Updated on 9 September 2013
Study concludes that patients in the lower bEos group were not dependent on ICS therapy to achieve adequate control of their asthma
Singapore: Cytos Biotechnology revealed additional results of the phase IIa clinical trial with CYT003, a first-in-class immune modulator in clinical development as a potential new treatment for allergic asthma. A post-hoc analysis of data published in the March issue of The Journal of Allergy and Clinical Immunology were presented at the European Respiratory Society Annual Congress in Barcelona.
The post-hoc analysis looked at TH2 activation assessed by baseline blood eosinophil (bEos) count as predictive marker for a response to the treatment with CYT003 versus placebo. The patients from the Phase IIa study were stratified into the two subgroups based on the median bEos in the overall study population: a lower bEos group was defined with peripheral eosinophils at ≤0.1 cells/nL and a higher bEos group was defined with peripheral eosinophils at >0.1 cells/nL.

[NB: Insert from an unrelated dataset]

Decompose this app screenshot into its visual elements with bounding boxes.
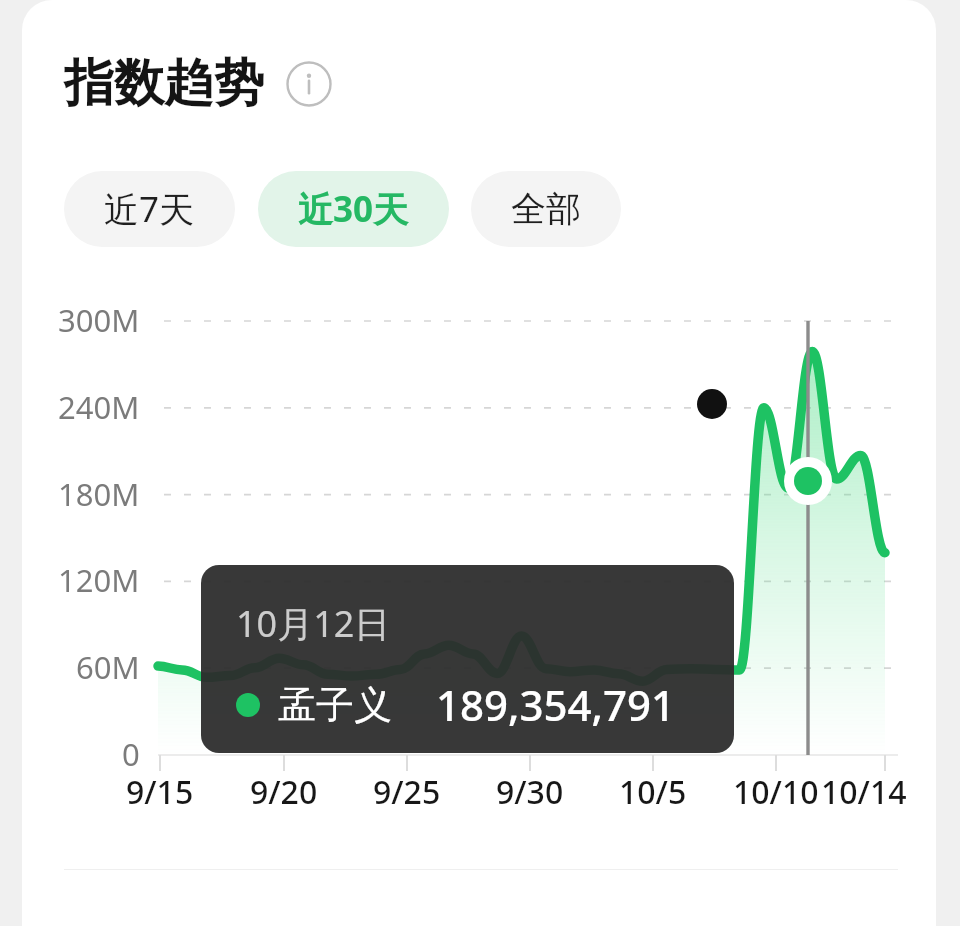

The results of the post-hoc analysis suggest that the efficacy of CYT003 measured by asthma control, symptoms and medication use, bronchodilation and inflammation markers, is particularly evident in patients with allergic asthma in the higher bEos group. Patients treated with placebo experienced deterioration on all outcome measures, whereas patients treated with CYT003 remained controlled despite ICS withdrawal. In contrast all patients with low bEos remained controlled in spite of steroid withdrawl.

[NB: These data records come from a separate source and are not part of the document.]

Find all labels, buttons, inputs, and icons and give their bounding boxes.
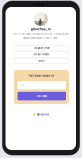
button[interactable]: Contact [14, 58, 69, 64]
staticText: My last website [34, 53, 49, 56]
button[interactable]: Instagram Profile [14, 46, 69, 51]
staticText: @hochaa_m [31, 27, 51, 31]
staticText: Instagram Profile [34, 47, 50, 49]
staticText: Put your Code in [28, 74, 54, 78]
staticText: This is text about the description that … [13, 33, 68, 35]
staticText: 1234 [20, 84, 24, 86]
button[interactable]: My last website [14, 52, 69, 57]
staticText: Contact [38, 60, 45, 62]
button[interactable]: Get Links [18, 92, 66, 100]
staticText: anyone should know to buy it now! [23, 37, 58, 40]
staticText: Get Links [37, 95, 47, 97]
staticText: every.link [37, 113, 49, 116]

This observation suggests that patients in the lower bEos group were not dependent on ICS therapy to achieve adequate control of their asthma. Of particular note, the effect on asthma control and FEV1 in CYT003- compared to placebo-treated patients was more pronounced in the higher bEoS patient subgroup than the reported outcome for the full study. These findings add to the evidence supporting the anti-inflammatory effect of CYT003 and its potential clinical benefit in patients with allergic asthma.
Professor Ian Pavord of the department of respiratory medicine, allergy and thoracic surgery, Glenfield Hospital, Leicester, UK, who conducted the post-hoc analysis said, "With this analysis, we identify a level of peripheral blood eosinophil cell counts that identifies the patients who are more dependent on ICS to maintain asthma control. These patients had a better response to CYT003, further supporting the potential clinical benefit of CYT003 in allergic asthma patients."